- [WHAT THIS TASK INVOLVES]: The whole listing, pictures aside, should be reproduced exactly.

- [LISTED RECORDS]:
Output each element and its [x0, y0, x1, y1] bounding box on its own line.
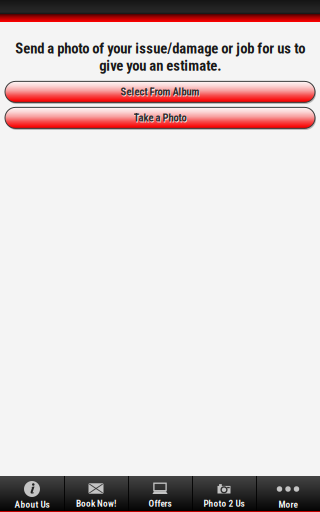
- button[interactable]: About Us: [0, 476, 64, 511]
- staticText: Offers: [148, 498, 172, 509]
- button[interactable]: More: [256, 476, 320, 511]
- staticText: More: [278, 499, 298, 510]
- staticText: Take a Photo: [134, 112, 186, 124]
- button[interactable]: Offers: [128, 476, 192, 511]
- staticText: Take a Photo: [134, 112, 187, 125]
- staticText: Send a photo of your issue/damage or job…: [15, 40, 305, 74]
- button[interactable]: Take a Photo: [5, 107, 315, 128]
- button[interactable]: Select From Album: [5, 81, 315, 102]
- staticText: About Us: [14, 499, 50, 510]
- button[interactable]: Book Now!: [64, 476, 128, 511]
- staticText: Photo 2 Us: [204, 498, 244, 509]
- staticText: Select From Album: [121, 86, 200, 99]
- staticText: Book Now!: [76, 498, 116, 509]
- staticText: Select From Album: [120, 86, 200, 98]
- button[interactable]: Photo 2 Us: [192, 476, 256, 511]
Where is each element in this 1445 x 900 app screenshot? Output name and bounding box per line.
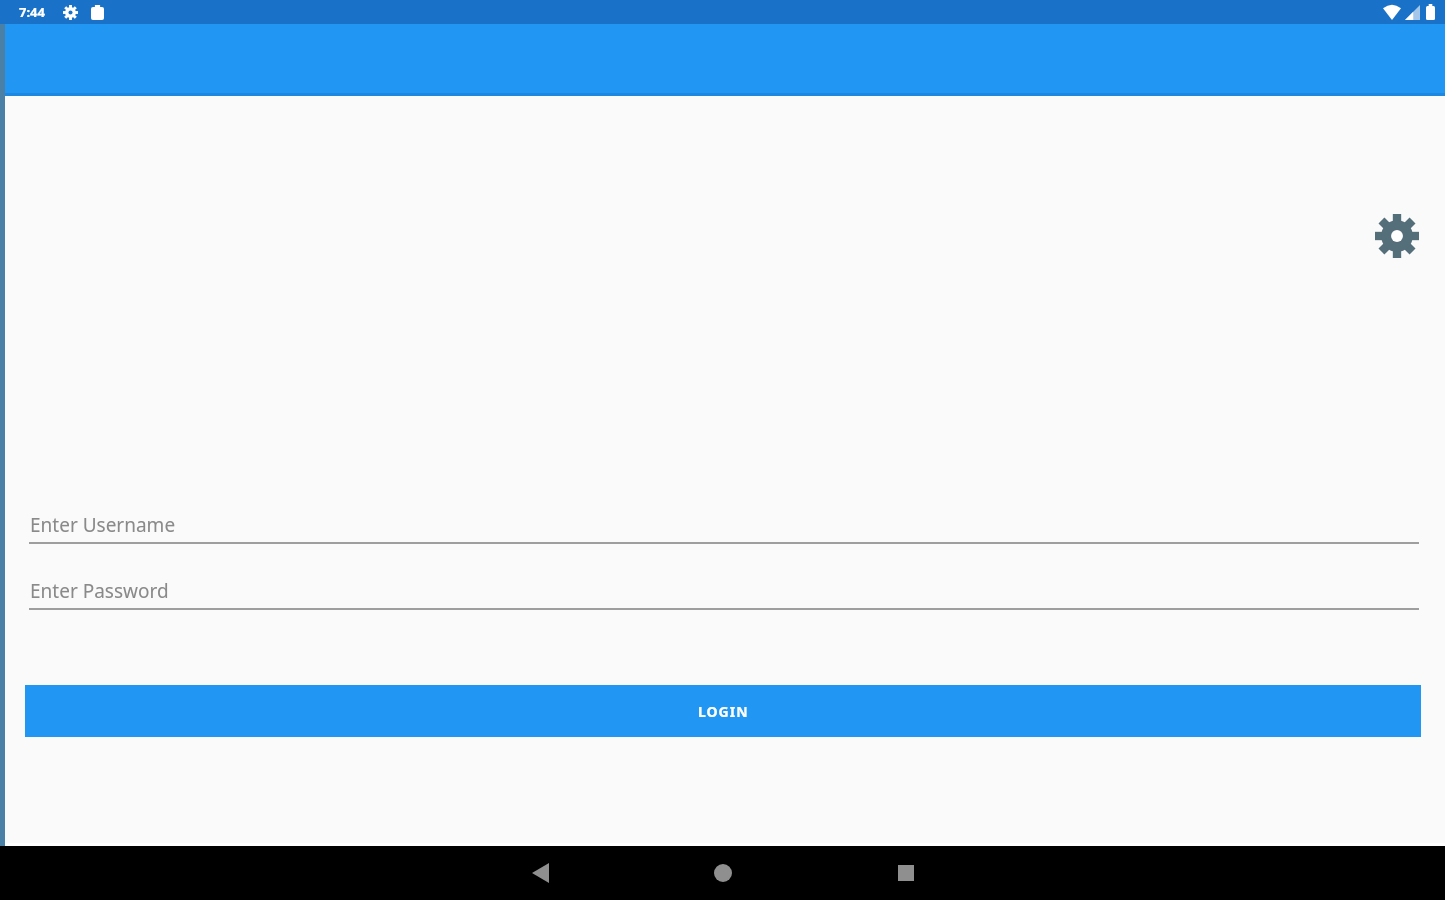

- [RESPONSE BELOW]:
Output each element and its [x0, y0, x1, y1] bounding box on its own line.
- button[interactable]: About Us: [0, 476, 64, 511]
- staticText: Offers: [148, 498, 172, 509]
- button[interactable]: More: [256, 476, 320, 511]
- staticText: More: [278, 499, 298, 510]
- staticText: Take a Photo: [134, 112, 186, 124]
- button[interactable]: Offers: [128, 476, 192, 511]
- staticText: Take a Photo: [134, 112, 187, 125]
- staticText: Send a photo of your issue/damage or job…: [15, 40, 305, 74]
- button[interactable]: Take a Photo: [5, 107, 315, 128]
- button[interactable]: Select From Album: [5, 81, 315, 102]
- staticText: About Us: [14, 499, 50, 510]
- button[interactable]: Book Now!: [64, 476, 128, 511]
- staticText: Photo 2 Us: [204, 498, 244, 509]
- staticText: Select From Album: [121, 86, 200, 99]
- staticText: Book Now!: [76, 498, 116, 509]
- staticText: Select From Album: [120, 86, 200, 98]
- button[interactable]: Photo 2 Us: [192, 476, 256, 511]
Where is each element in this 1445 x 900 app screenshot? Output name and bounding box per line.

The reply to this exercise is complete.